Extra Spacing Added In Some Browsers

Hi All

I am having various issues with various websites and think that it might all be related.

Basically it is a spacing issue. IE everything is fine however in the other browsers it is not.

An example is the contact form. I have it in a table and it appears that in the other browsers a pile of padding is being added to it.

Also in my shopping cart the information in IE works fine but in the other browsers it is all spread out. Again all of this is in a table.

Also with the checkout area. Each part between tables look like they have padding too.

This used to work fine in all browsers as the code I am using I have been using for years.

Any ideas or suggestions?

Thanks for any help…

mrmbarnes

What most do is use a conditional stylesheet for IE and then a style for everything else. Googling “Conditional Stylesheet” will get you plenty of tutorials.

So run 2 stylesheets for each website?

You may or may not be aware that IE is a very poor browser, and so it can be a really bad sign when something “works” in IE but no other browser. Too often, it means that you’ve learned how to do something the wrong way by learning to code for IE. The normal workflow for web designers is to build a site properly so that it’s working in modern browsers, then check the site in IE and fix all the IE-specific bugs. (Mind you, you should check the site regularly, not just at the end, but the principle still applies.)

In terms of padding etc, each browser has its own default paddings and margins on various elements, so that can come into it.

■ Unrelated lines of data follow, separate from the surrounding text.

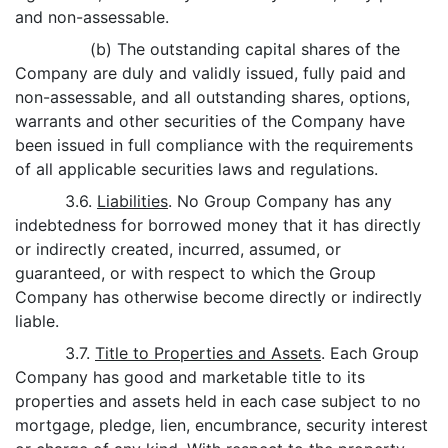
and non-assessable.
(b) The outstanding capital shares of the
Company are duly and validly issued, fully paid and
non-assessable, and all outstanding shares, options,
warrants and other securities of the Company have
been issued in full compliance with the requirements
of all applicable securities laws and regulations.
3.6.
Liabilities
. No Group Company has any
indebtedness for borrowed money that it has directly
or indirectly created, incurred, assumed, or
guaranteed, or with respect to which the Group
Company has otherwise become directly or indirectly
liable.
3.7.
Title to Properties and Assets
. Each Group
Company has good and marketable title to its
properties and assets held in each case subject to no
mortgage, pledge, lien, encumbrance, security interest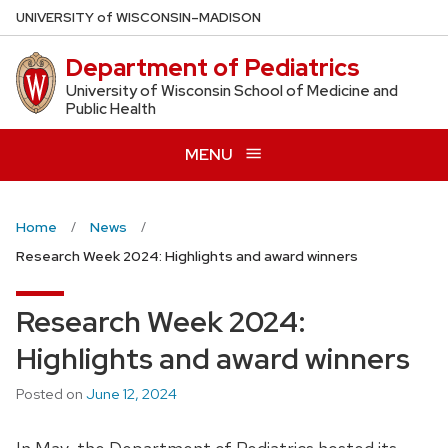
Skip
U
NIVERSITY
of
W
ISCONSIN
–MADISON
to
Department of Pediatrics
main
content
University of Wisconsin School of Medicine and
Public Health
MENU
Home
News
Research Week 2024: Highlights and award winners
Research Week 2024:
Highlights and award winners
Posted on
June 12, 2024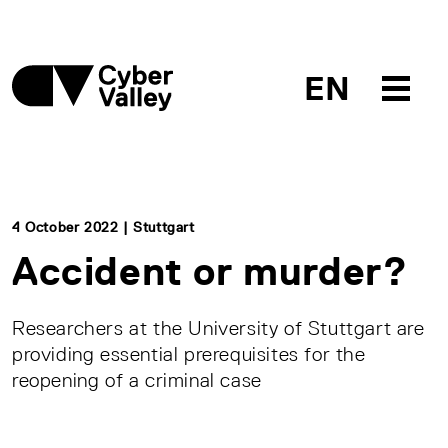
EN
4 October 2022 | Stuttgart
Accident or murder?
Researchers at the University of Stuttgart are
providing essential prerequisites for the
reopening of a criminal case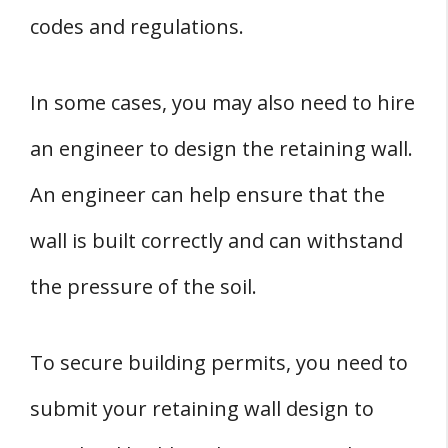
codes and regulations.
In some cases, you may also need to hire
an engineer to design the retaining wall.
An engineer can help ensure that the
wall is built correctly and can withstand
the pressure of the soil.
To secure building permits, you need to
submit your retaining wall design to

Many designers start their stylesheet by zeroing out a lot of the default margins and paddings like so:

html, body, div,
h1, h2, h3, h4, h5, h6, p, a, blockquote, pre, code, hr, img,
form, fieldset, legend, label, textarea, 
span, em, strong, sub, sup, cite,
table, tbody, td, tfoot, th, thead, tr, tt,
dl, dt, dd, ol, ul, li {
    margin: 0;
    padding: 0;
}

This can save you a lot of confusion and misery.

Note also that laying out a site with tables is a bad idea anyway. So you may be experiencing problems you could avoid with a more modern layout strategy.

Beyond that, we would need to see your page (or at least the code) to help much more. There are ways to target styles and style sheets specifically to the IE browsers, but that should be considered a last resort.